Liberty. Economics. Common Sense. These are the guiding posts for this blog, and we hope, for the way most of us live our lives. This blog comes to the conclusion that the proper direction for society is one of personal liberty, both economic and political, and limited government that follows sound economic policy.

This blog will offer economic analysis on many political issues of the day along with political theory from time to time. The major inspirations for this blog are writers and thinkers like John Locke, Adam Smith, David Ricardo, Alfred Marshall, F.A. Hayek, Milton Friedman and James Madison among others.

Friday, November 27, 2009

A Bad White House Policy That Transcends Politics

As reported in the Wall Street Journal, the White House has had a long standing policy that it does not send condolence letters to the families of soldiers who commit suicide while in combat.

This is a terrible policy. Suicide is major problem and to continue to stigmatize it through policies such as these does nothing to help.

Suicides in the military are often caused by combat-related stress. I think that point is undeniable in the case of one who takes his life on the battlefield. How is this loss of life any less tragic or any less deserving of our sympathies than if he died from an enemy’s bullet?

A soldier losing his life on foreign soil, regardless of the circumstances, is a very grave situation and deserves the hallowedness of any combat-related death. Nothing is gained by sweeping suicides under the rug or by trying pretend they don’t exist. There is no reason that the White House not honor these deaths.

By continuing this policy, the White House is tacitly complicit in the Army’s terrible track record for dealing with suicides. As long as suicides are shunned and covered up, our soldiers will never be able to get the help they need. The Army has policies and training programs in place to deal with suicides, but they do nothing to address the underlying problem. These policies are largely lip service, instituted from the top down. Unless real change is instituted from the bottom up, we have little hope for getting real help for our soldiers.

Now, I write this as an outsider, so I admit the following is based on perception only. The problems in the Army are systemic. First of all, the Army’s mission is different from other military. They are the ones with boots on the ground that go door-to-door looking for the bad guys. That type of job description usually attracts a certain type of person: a gung-ho adrenaline seeker looking for adventure.

Also, the Army attracts those that come from diverse backgrounds and thought maybe they wouldn’t fit it, nor care to, in the Air Force or the Navy. The type of person who joins the Army might be blue-collar with a tough background. This is nothing bad, it’s just the nature of the situation. Perhaps those with more opportunities in life sought out the Air Force, with the perception that it’s more “white collar” to the Army’s “blue collar”.

Because of the nature of the Army, their job description and the type of people they attract, they have young officers that are sold-out to the “tough guy” image.
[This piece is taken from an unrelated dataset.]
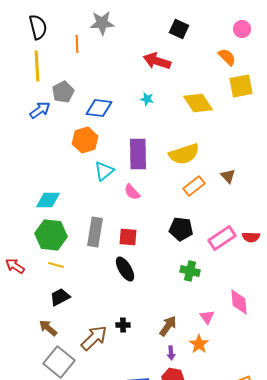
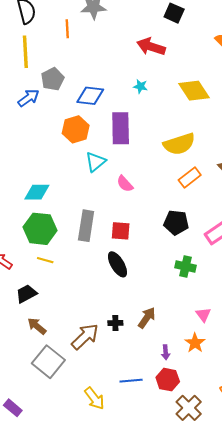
purple rectangle: (138, 154) -> (121, 128), moved
black trapezoid: (60, 297) -> (26, 294), moved
brown arrow: (168, 326) -> (147, 318), moved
The Army, by their own admission, pushes promotions on young soldiers, perhaps giving them too much too soon. This immaturity therefore carries up into the leadership. If a young soldier is feeling depressed or is thinking of suicide, he cannot go to his peers or superiors for help.

Countless soldiers that have experienced the situation have said they feared ridicule and belittlement if they admitted their problems. Their fellow soldiers and their leadership tell them to “suck it up,” that they are “warriors” and there can’t be any “crybabies on the battlefield”.

Obviously the Army has its problems. It has failed leadership at several key levels. It attracts a type of person that might be prone to trouble anyway. None of this armchair analysis is meant to disparage our soldiers. Rather it is an attempt to look at the causes of the problems facing the Army so that we might try to learn how to fix them.

A mandate coming from the Pentagon telling the Army to include more suicide prevention videos will do nothing to help. The Army doctors that, instead of treating the patient, simply attempt to cover up symptoms by psychomedication do not help. The White House that continues to treat suicides as something to be ashamed of does not help.

These are our young men. They made a conscious decision to join the Army and serve their country. If the Army breaks them – and it does break them, for that’s what happens when something that is already fragile is handled without care – it, and the entire country, especially the White House, has a duty to honor our fallen.

The Colorado Springs Gazette ran a two-part investigation into the violence of Army soldiers. It does a good job of exposing and explaining the failures of the Army that lead to the current problems. I highly encourage everybody to read it. Part one. Part two.

The Army has taken steps to address this problem. Hopefully they are sincere and effective, but I fear they are mostly lip service and nothing fundamental will change. Certainly nothing will change so long as the White House continues with a policy that is destructive and only adds to the problem.

The White House must send a strong, clear, consistent and unwavering message that every combat death is a tragedy, suicide or not. Once it’s out in the open, hopefully soldiers will feel comfortable getting help and hopefully the help they receive is of the highest quality. If that happens, then hopefully this entire article will become moot.